- Mize Post Office
- Location of Mize, Mississippi
- Mize, Mississippi Location in the United States
- Coordinates: 31°52′2″N 89°33′16″W﻿ / ﻿31.86722°N 89.55444°W
- Country: United States
- State: Mississippi
- County: Smith

Area
- • Total: 2.44 sq mi (6.32 km^{2})
- • Land: 2.44 sq mi (6.32 km^{2})
- • Water: 0 sq mi (0.00 km^{2})
- Elevation: 300 ft (90 m)

Population (2020)
- • Total: 317
- • Density: 129.9/sq mi (50.16/km^{2})
- Time zone: UTC-6 (Central (CST))
- • Summer (DST): UTC-5 (CDT)
- ZIP code: 39116
- Area code: 601
- FIPS code: 28-48240
- GNIS feature ID: 0690924
- Website: mizems.com

= Mize, Mississippi =

Mize is a town in Smith County, Mississippi, United States.

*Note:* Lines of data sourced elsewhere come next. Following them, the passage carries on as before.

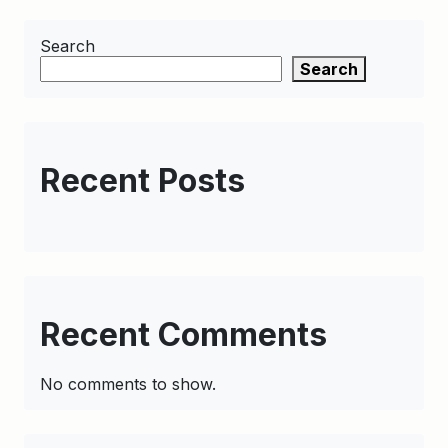
Search
Search
Recent Posts
Recent Comments
No comments to show.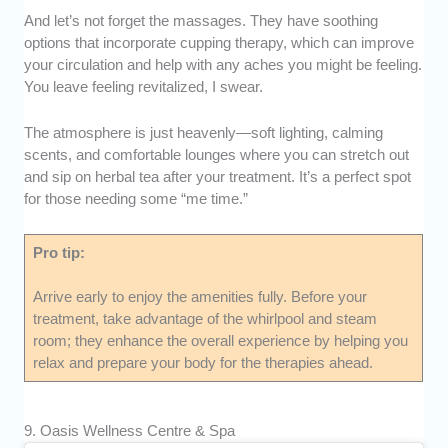
And let’s not forget the massages. They have soothing
options that incorporate cupping therapy, which can improve
your circulation and help with any aches you might be feeling.
You leave feeling revitalized, I swear.
The atmosphere is just heavenly—soft lighting, calming
scents, and comfortable lounges where you can stretch out
and sip on herbal tea after your treatment. It’s a perfect spot
for those needing some “me time.”
Pro tip:
Arrive early to enjoy the amenities fully. Before your
treatment, take advantage of the whirlpool and steam
room; they enhance the overall experience by helping you
relax and prepare your body for the therapies ahead.
9. Oasis Wellness Centre & Spa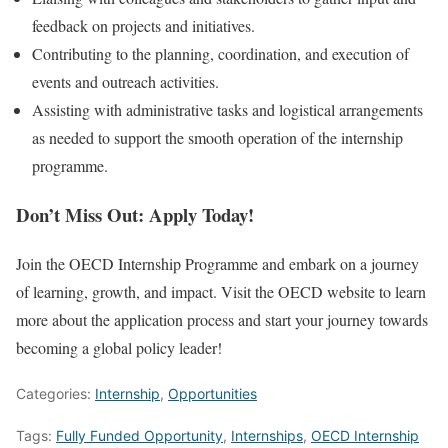
feedback on projects and initiatives.
Contributing to the planning, coordination, and execution of
events and outreach activities.
Assisting with administrative tasks and logistical arrangements
as needed to support the smooth operation of the internship
programme.
Don’t Miss Out: Apply Today!
Join the OECD Internship Programme and embark on a journey
of learning, growth, and impact. Visit the OECD website to learn
more about the application process and start your journey towards
becoming a global policy leader!
Categories:
Internship
,
Opportunities
Tags:
Fully Funded Opportunity
,
Internships
,
OECD Internship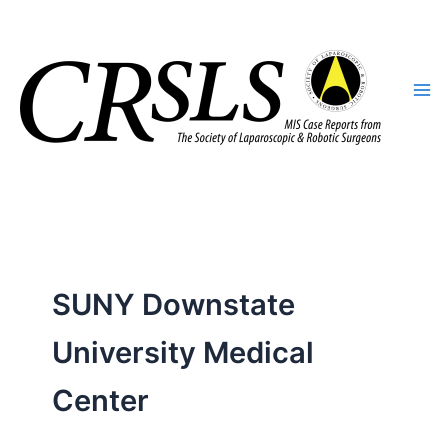
Skip
to
content
SUNY Downstate
University Medical
Center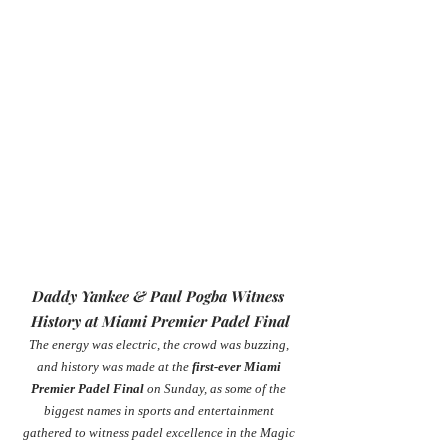
Daddy Yankee & Paul Pogba Witness 
History at Miami Premier Padel Final
The energy was electric, the crowd was buzzing, 
and history was made at the 
first-ever Miami 
Premier Padel Final
 on Sunday, as some of the 
biggest names in sports and entertainment 
gathered to witness padel excellence in the Magic 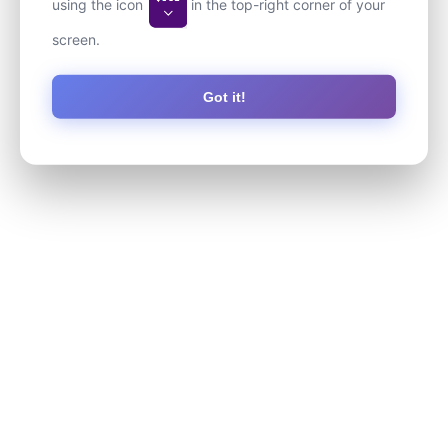
using the icon
in the top-right corner of your
screen.
Got it!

As of the 2020 census, Mize had a population of 317.

It is the home of the Mississippi Watermelon Festival.
==History==
Mize was settled by Europeans by the early 1900s on the Gulf and Ship Island Railroad lines, though immigrants from Scotland may have settled the area as early as 1810. Choctaw Indians had lived in the area for thousands of years, and were being forced westward by the early 1800s. It is proximate to Sullivan's Hollow, Mississippi, the home of outlaw William Cicero "Wild Bill" Sullivan.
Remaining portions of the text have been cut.